Lavoro e Diritto
Bollino blu antipedofilia per lavorare con i minori
Certificazione necessaria per il datore di lavoro che intende assumere lavoratori che svolgono attività a contatto di minori
È entrato in vigore il 6 aprile 2014 il d.lgs. 39/2014 (in G.U. n.68 del 22 marzo 2014) di lotta alla pornografia minorile e contro l’abuso e lo sfruttamento sessuale dei minori. In particolare si segnala quanto disposto con l’art. 2 circa le modifiche apportate al DPR n.313/2002 relativamente a sanzioni comminate ai datori di lavoro, segnatamente all’introduzione dell’art. 25 bis del citato DPR 313, inerente l’introduzione del certificato penale del casellario giudiziale richiesto dal datore di lavoro a seguito del novellato:
“1. Il certificato penale del casellario giudiziale di cui all'articolo 25 deve essere richiesto dal soggetto che intenda impiegare al lavoro una persona per lo svolgimento di attività professionali o attività volontarie organizzate che comportino contatti diretti e regolari con minori, al fine di verificare l'esistenza di condanne per taluno dei reati di cui agli articoli 600-bis, 600-ter, 600-quater, 600-quinquies e 609-undecies del codice penale, ovvero l'irrogazione di sanzioni interdittive all'esercizio di attività che comportino contatti diretti e regolari con minori.».

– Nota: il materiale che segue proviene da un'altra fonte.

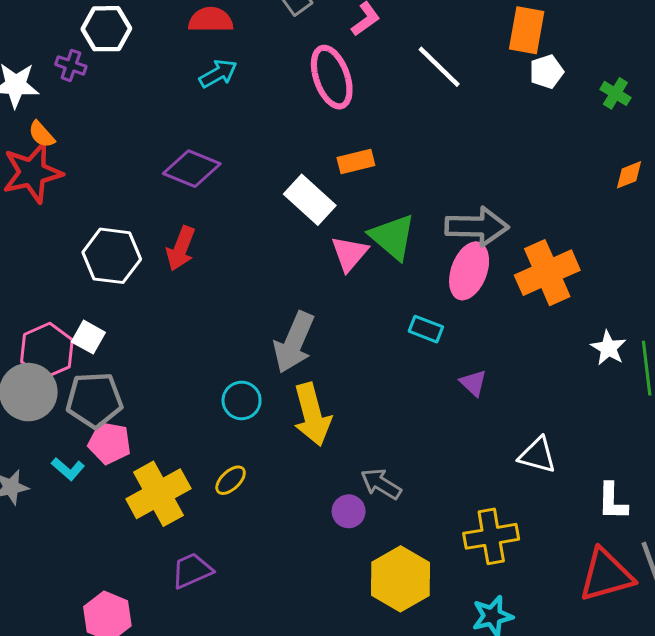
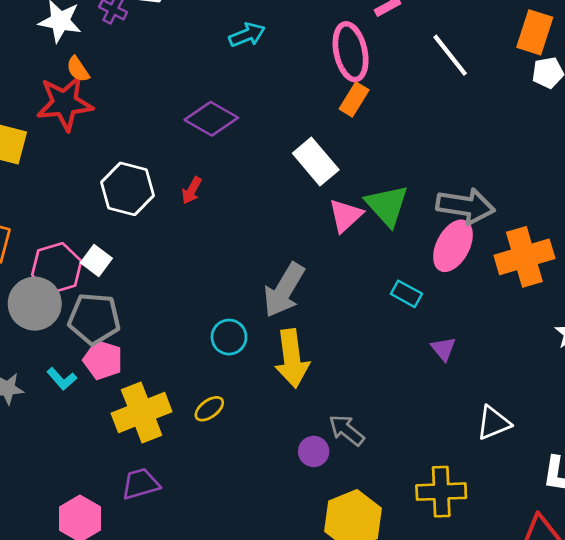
orange rectangle: (356, 162) -> (354, 99), moved, turned -52
red arrow: (181, 248) -> (192, 190), size x0.7
white triangle: (537, 455) -> (493, 423), turned -45
purple trapezoid: (192, 571) -> (140, 484), moved

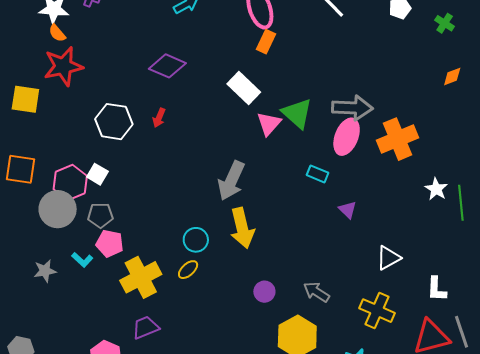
orange semicircle: (78, 69) -> (57, 33), moved
gray pentagon: (94, 319) -> (100, 215), size x0.7
cyan circle: (229, 337) -> (196, 240), moved
gray arrow: (347, 430) -> (316, 292), moved
yellow cross: (441, 492) -> (377, 311), moved, turned 32

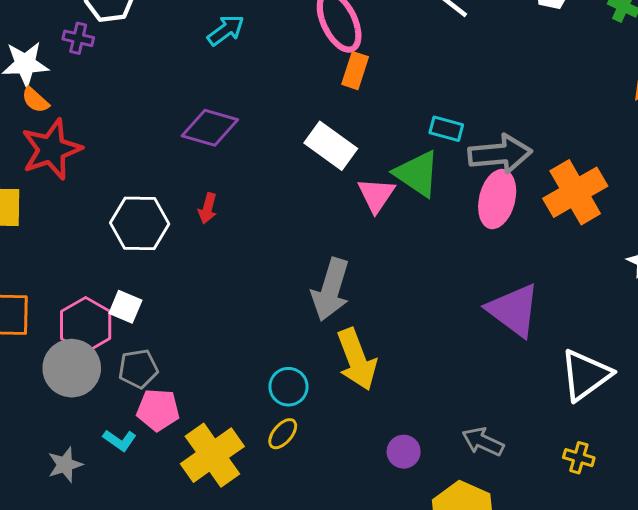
cyan rectangle: (318, 174) -> (446, 129), moved
purple triangle: (348, 210) -> (514, 310), size x2.0
white triangle: (388, 258) -> (585, 375), size x1.4
yellow cross: (377, 311) -> (579, 458), size x0.6

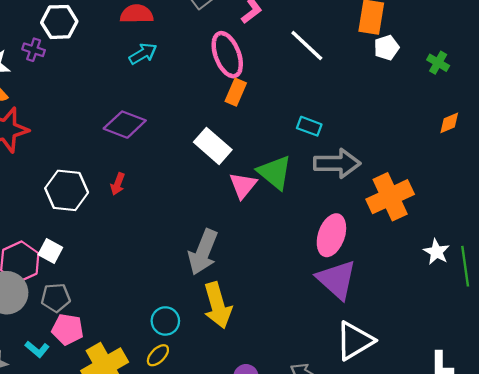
cyan rectangle: (446, 129) -> (309, 126), moved
pink ellipse: (497, 199) -> (331, 235), moved
white triangle: (585, 375) -> (355, 341), moved

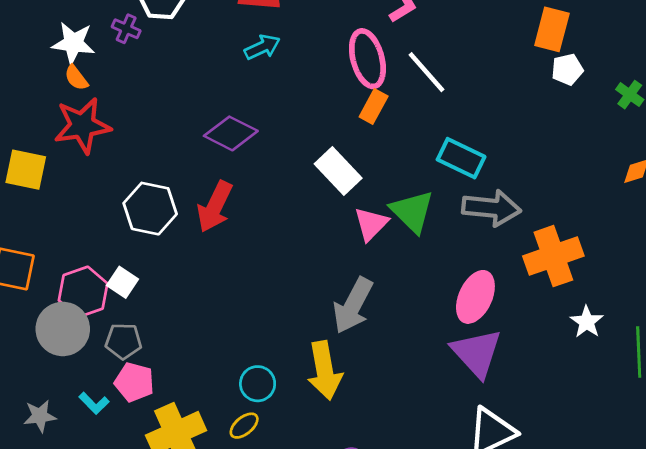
white line: (307, 45) -> (427, 72), moved
cyan rectangle: (309, 126) -> (461, 158), size x1.5
red arrow: (118, 184) -> (215, 207), size x1.8
gray arrow: (203, 252) -> (353, 305), moved
white star: (436, 252) -> (587, 322), moved

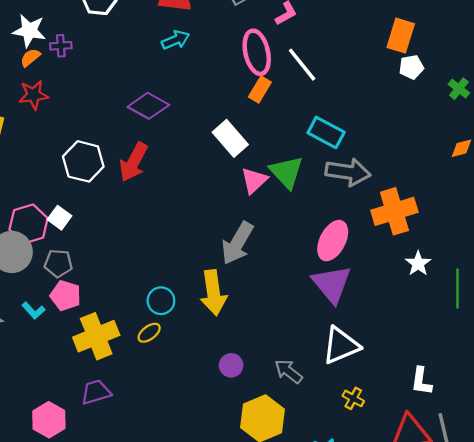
purple cross: (126, 29) -> (61, 46), moved, turned -30
orange semicircle: (76, 78) -> (30, 58), turned 85
red star: (82, 126) -> (33, 95), size x0.7

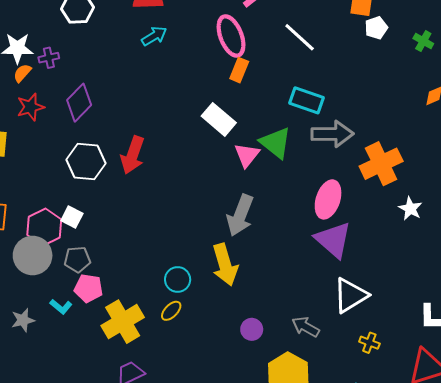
white line: (302, 65) -> (300, 37), moved
purple diamond: (148, 106) -> (79, 103), moved, turned -66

2. Il datore di lavoro che non adempie all'obbligo di cui all'articolo 25-bis del decreto del Presidente della Repubblica 14 novembre, n. 313, è soggetto alla sanzione amministrativa pecuniaria del pagamento di una somma da euro 10.000,00 a euro 15.000,00.
Ebbene tale art. aggiuntivo, il 25 bis, reca disposizioni puntuali per l’impiego al lavoro di persone che, in ragione delle mansioni attribuite, hanno contatti diretti con minori. In sintesi, il d.lgs. 39/2014 introduce, in capo al datore di lavoro, l’obbligo di acquisire il certificato penale del casellario giudiziale, prima di stipulare un qualsivoglia nuovo contratto di lavoro dipendente. Obbligo che non sorge nel caso in cui ci si avvalga di forme di collaborazione ovvero lavoro atipico, e quindi non strutturate come vere e proprie tipologie di rapporti di lavoro standard. Da qui l’esatta individuazione del Legislatore che prevede la comminazione della sanzione amministrativa pecuniaria (di rilevante entità) per un importo che va dai 10.000 ai 15.000 euro in capo al “datore di lavoro” assumendo, con questa veste giuridica, l’ambito vincolante di applicazione della norma.
Da questo aspetto partono legittime perplessità interpretative della norma, sul punto inerente la richiesta del certificato del casellario per soggetti ovvero indirettamente associazioni di riferimento svolgenti “attività volontarie organizzate” o per meglio dire di volontariato, per le quali potrebbe individuarsi una oggettiva estraneità nonostante una lettura vincolante della norma.
Anche il grande impatto della norma relativamente alle potenziali categorie di lavoratori interessati assurge a tema derimente. Lavoratori delle istituzioni scolastiche; personale medico e paramedico degli ospedali e reparti pediatrici; personale dei centri sportivi e ricreativi, dei centri estivi, dei parchi giochi, beby sitter; personale domestico; ecc.
Non da meno è anche il problema di natura burocratica ovvero il carico esponenziale di lavoro per le procure della Repubblica, i tempi di rilascio dei certificati ed il loro costo; la validità temporale degli stessi; la possibilità di autocertificazione in attesa del certificato originale; gli oneri della vigilanza per appurare eventuali inadempienze dei datori di lavoro.
Non da ultimo è anche il problema attinente al fatto che il certificato del casellario evidenzia l’omnicomprensività di più tipologie di eventi delittuosi passati in giudicato con sentenze definitive e non soltanto per le fattispecie previste dalla norma in argomento.
Probabilmente il legislatore comunitario e nazionale aveva animo la tutela dei minori tout court e pertanto sarebbe stato magari più stringente un intervento normativo che prevedesse altresì la verifica per accadimenti inerenti la pedofilia rilevabili più analiticamente con il ricorso anche ai cosiddetti carichi pendenti.